A_c＝f_eq(z,W)＝σ(W_s2×tanh(W_s1×z_c))

wherein f is_eq() Represents a compression operation, z represents a global compressed feature vector, σ () represents a sigmoid activation function, and tanh () represents a tanh activation function.

After the weight distribution vector of the feature map is obtained through the operation, simple gate control is selected and used, sigmoid activation is used, and the feature map F with the weight distribution is obtained_scThe calculation process is as follows:

wherein A is_cIs a feature vector of the weight distribution, u_cShowing the characteristic diagram of the c-th channel,

representing element-by-element dot multiplication.

The function of using two fully-connected layers is to ensure the consistency of input and output. The first full-link layer firstly reduces the dimension of the channel to 1/16, and after the channel passes through the tanh activation function, the channel returns to the original input dimension through one full-link layer.

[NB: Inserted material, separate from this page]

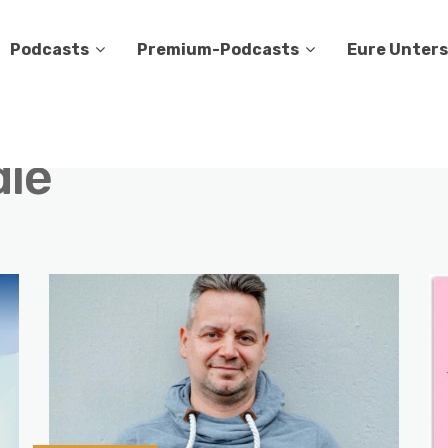
Podcasts
Premium-Podcasts
Eure Unter
die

The specific algorithm of the SCA-based bilinear CNNs is shown in FIG. 5. To demonstrate the effectiveness of the proposed method, comparative experiments were performed on three datasets, CUB-200, Stanford cars and Oxford flowers, respectively, and the results of the experiments are shown in FIG. 6. To further verify the validity and accuracy of the improved RPN network and SCA, comparative experiments were performed on the CUB-200 dataset, with the results shown in fig. 7.

The above description is only a preferred embodiment of the present invention and is not intended to limit the present invention, and various modifications and changes may be made by those skilled in the art. Any modification, equivalent replacement, or improvement made within the spirit and principle of the present invention should be included in the protection scope of the present invention.

Claims

1. A fine-grained image classification method based on feature fusion is characterized by comprising the following steps:

2. The fine-grained image classification method based on feature fusion according to claim 1, characterized in that: the attention module SCA is used for extracting a feature map F with weight distribution of an input feature map G_scThe method comprises the following specific steps:

A＝σ(W_s2×tanh(W_s1×z_c))

representing element-by-element dot multiplication.